*** Opening Data supplied ***
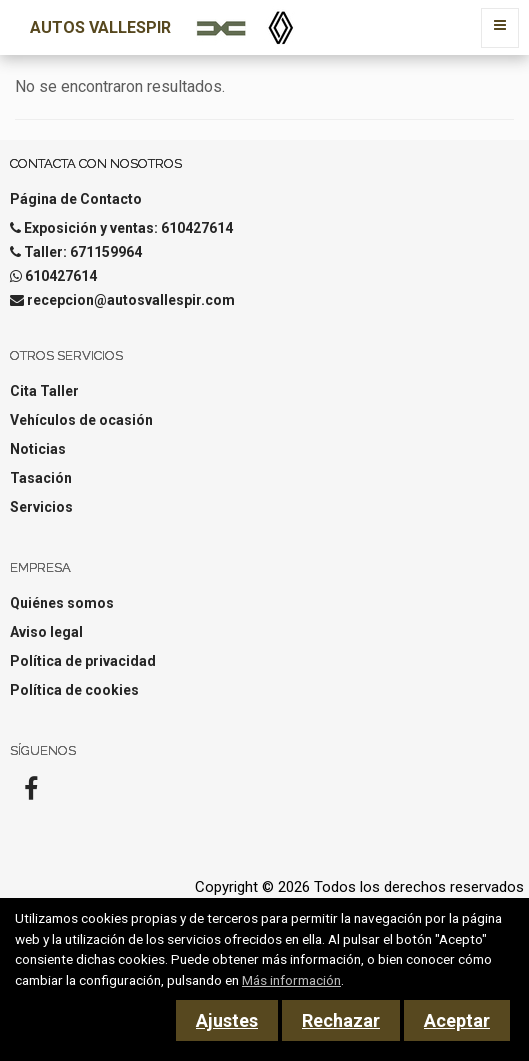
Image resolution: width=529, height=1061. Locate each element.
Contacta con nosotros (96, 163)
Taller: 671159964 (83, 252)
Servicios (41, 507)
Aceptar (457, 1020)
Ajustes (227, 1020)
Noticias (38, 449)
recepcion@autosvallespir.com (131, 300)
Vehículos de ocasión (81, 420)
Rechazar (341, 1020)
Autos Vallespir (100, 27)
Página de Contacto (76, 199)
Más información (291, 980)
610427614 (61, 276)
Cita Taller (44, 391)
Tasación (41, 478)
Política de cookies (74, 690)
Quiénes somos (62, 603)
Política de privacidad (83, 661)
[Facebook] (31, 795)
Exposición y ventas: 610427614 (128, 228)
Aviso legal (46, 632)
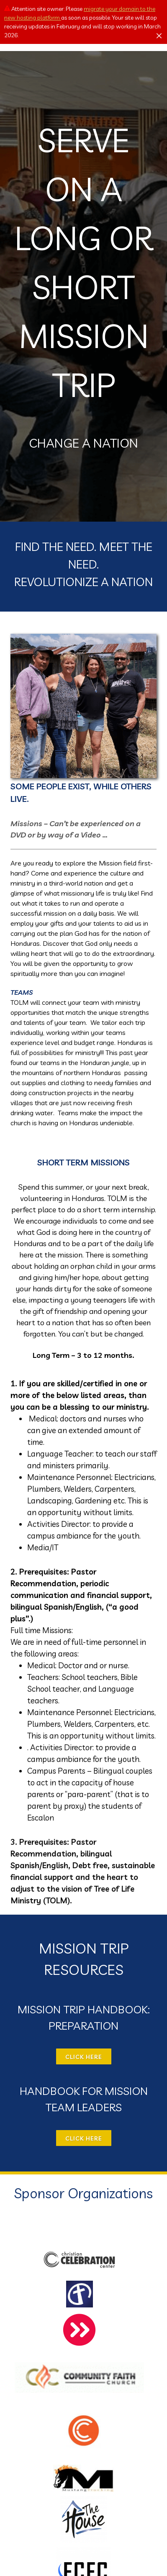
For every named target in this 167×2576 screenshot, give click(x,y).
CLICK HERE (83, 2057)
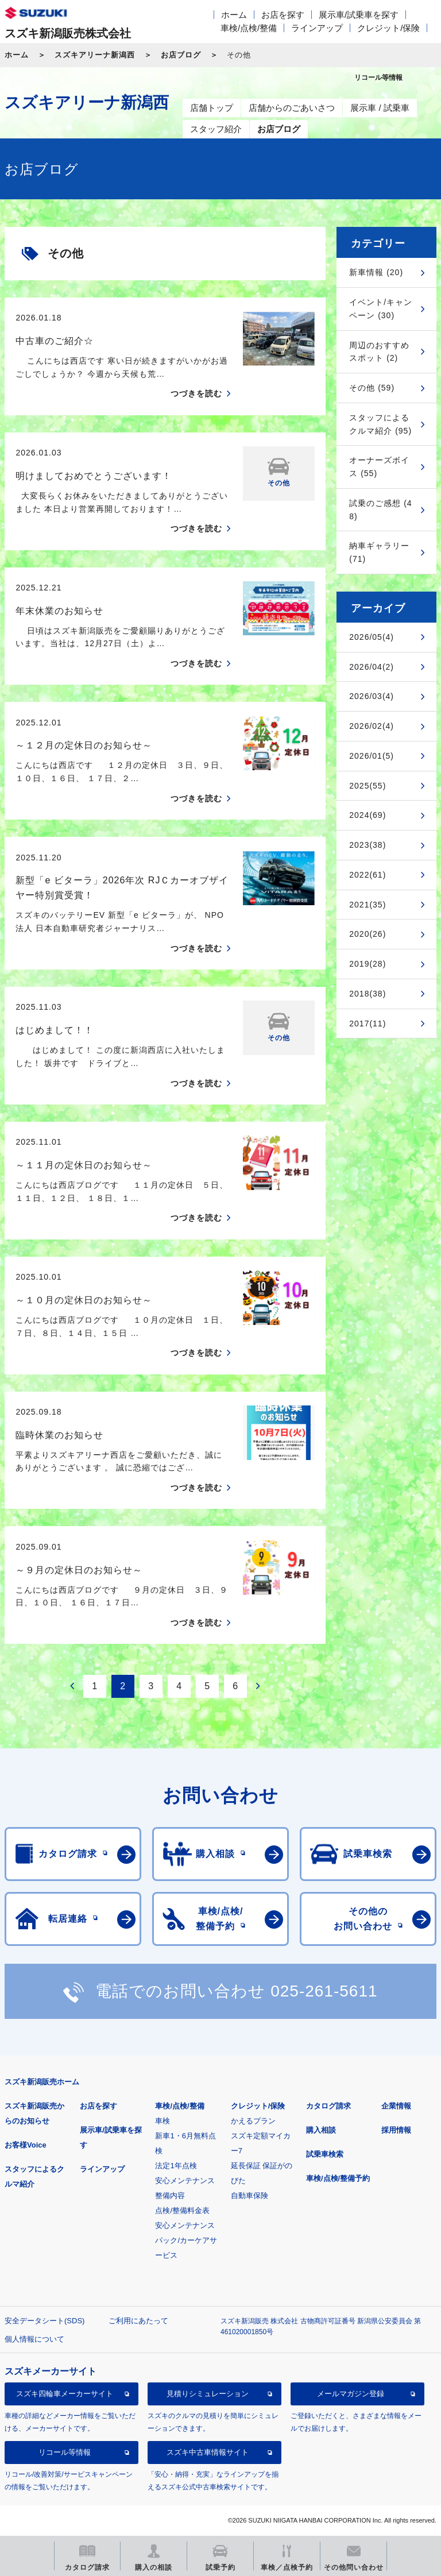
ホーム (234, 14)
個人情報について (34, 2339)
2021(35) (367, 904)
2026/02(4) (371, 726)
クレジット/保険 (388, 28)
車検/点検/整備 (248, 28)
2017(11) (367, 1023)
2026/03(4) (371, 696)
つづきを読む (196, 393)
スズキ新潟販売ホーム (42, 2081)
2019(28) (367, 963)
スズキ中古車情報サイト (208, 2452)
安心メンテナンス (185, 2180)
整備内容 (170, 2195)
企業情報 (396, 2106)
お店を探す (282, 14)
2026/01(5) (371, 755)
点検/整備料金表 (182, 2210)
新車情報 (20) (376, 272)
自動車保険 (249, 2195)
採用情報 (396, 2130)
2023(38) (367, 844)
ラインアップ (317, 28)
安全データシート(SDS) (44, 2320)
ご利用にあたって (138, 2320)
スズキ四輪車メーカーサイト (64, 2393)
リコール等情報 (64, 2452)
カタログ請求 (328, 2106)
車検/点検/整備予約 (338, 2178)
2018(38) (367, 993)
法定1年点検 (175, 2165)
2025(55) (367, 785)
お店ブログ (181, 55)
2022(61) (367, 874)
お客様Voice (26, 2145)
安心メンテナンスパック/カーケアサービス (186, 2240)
*** Closing Data supplied ***
• [Problem to work on]
Repeat the records above exactly, from the first line through the line that contains "Tasación (41, 478)", and leave out the pictures.

• [Solution to this problem]
Image resolution: width=529, height=1061. Locate each element.
Contacta con nosotros (96, 163)
Taller: 671159964 (83, 252)
Servicios (41, 507)
Aceptar (457, 1020)
Ajustes (227, 1020)
Noticias (38, 449)
recepcion@autosvallespir.com (131, 300)
Vehículos de ocasión (81, 420)
Rechazar (341, 1020)
Autos Vallespir (100, 27)
Página de Contacto (76, 199)
Más información (291, 980)
610427614 (61, 276)
Cita Taller (44, 391)
Tasación (41, 478)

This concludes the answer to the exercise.